### Data for this task ###
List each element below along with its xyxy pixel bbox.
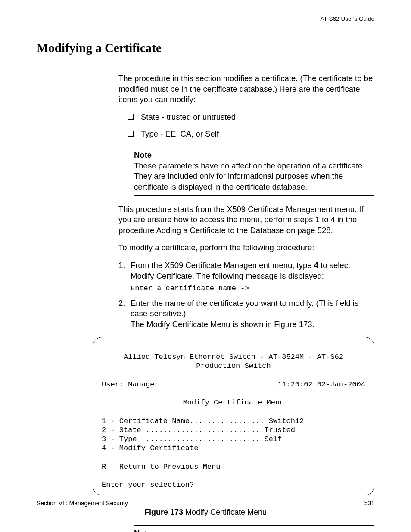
- terminal-title: Allied Telesyn Ethernet Switch - AT-8524…: [102, 352, 365, 361]
- terminal-option: 4 - Modify Certificate: [102, 444, 198, 452]
- note-text: These parameters have no affect on the o…: [134, 161, 364, 191]
- step-text: Enter the name of the certificate you wa…: [131, 299, 358, 318]
- figure-title: Modify Certificate Menu: [183, 508, 267, 516]
- list-item: Type - EE, CA, or Self: [127, 129, 374, 140]
- step-bold: 4: [314, 261, 318, 270]
- note-label: Note: [134, 528, 374, 532]
- list-item: State - trusted or untrusted: [127, 112, 374, 123]
- document-header: AT-S62 User's Guide: [37, 15, 374, 23]
- note-box: Note These parameters have no affect on …: [134, 147, 374, 195]
- step-number: 1.: [118, 260, 125, 271]
- terminal-menu-title: Modify Certificate Menu: [102, 398, 365, 407]
- step-follow-text: The Modify Certificate Menu is shown in …: [131, 319, 374, 330]
- modifiable-items-list: State - trusted or untrusted Type - EE, …: [127, 112, 374, 139]
- page-title: Modifying a Certificate: [37, 40, 374, 56]
- terminal-option: 2 - State .......................... Tru…: [102, 426, 295, 434]
- footer-section: Section VII: Management Security: [37, 499, 128, 507]
- terminal-timestamp: 11:20:02 02-Jan-2004: [277, 380, 365, 389]
- intro-paragraph: The procedure in this section modifies a…: [118, 73, 374, 105]
- terminal-prompt: Enter your selection?: [102, 481, 194, 489]
- terminal-prompt-text: Enter a certificate name ->: [131, 284, 374, 294]
- terminal-subtitle: Production Switch: [102, 361, 365, 370]
- note-box: Note Option 1 - Certificate Name cannot …: [134, 525, 374, 532]
- body-paragraph: This procedure starts from the X509 Cert…: [118, 204, 374, 236]
- step-text: From the X509 Certificate Management men…: [131, 261, 314, 270]
- page-footer: Section VII: Management Security 531: [37, 499, 374, 507]
- terminal-option: 1 - Certificate Name................. Sw…: [102, 417, 304, 425]
- footer-page-number: 531: [364, 499, 374, 507]
- terminal-option: R - Return to Previous Menu: [102, 463, 220, 471]
- note-label: Note: [134, 150, 374, 161]
- step-number: 2.: [118, 298, 125, 309]
- step-item: 1. From the X509 Certificate Management …: [118, 260, 374, 294]
- terminal-screen: Allied Telesyn Ethernet Switch - AT-8524…: [93, 337, 374, 495]
- step-item: 2. Enter the name of the certificate you…: [118, 298, 374, 330]
- figure-caption: Figure 173 Modify Certificate Menu: [37, 507, 374, 517]
- terminal-user: User: Manager: [102, 380, 159, 389]
- figure-label: Figure 173: [144, 508, 183, 516]
- body-paragraph: To modify a certificate, perform the fol…: [118, 243, 374, 253]
- procedure-steps: 1. From the X509 Certificate Management …: [118, 260, 374, 330]
- terminal-option: 3 - Type .......................... Self: [102, 435, 282, 443]
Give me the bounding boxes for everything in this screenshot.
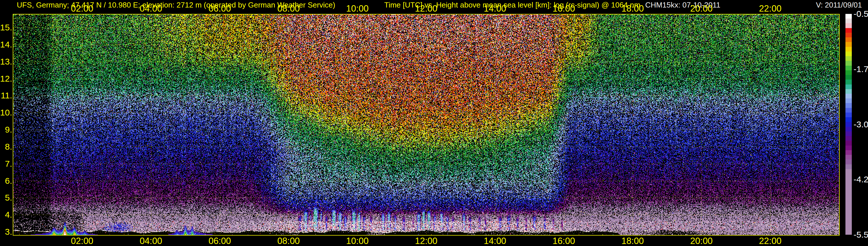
###
What to do. State the number of lines in these entries that include the string "parameters". Provide nothing beyond that number.

Solution for this task. 2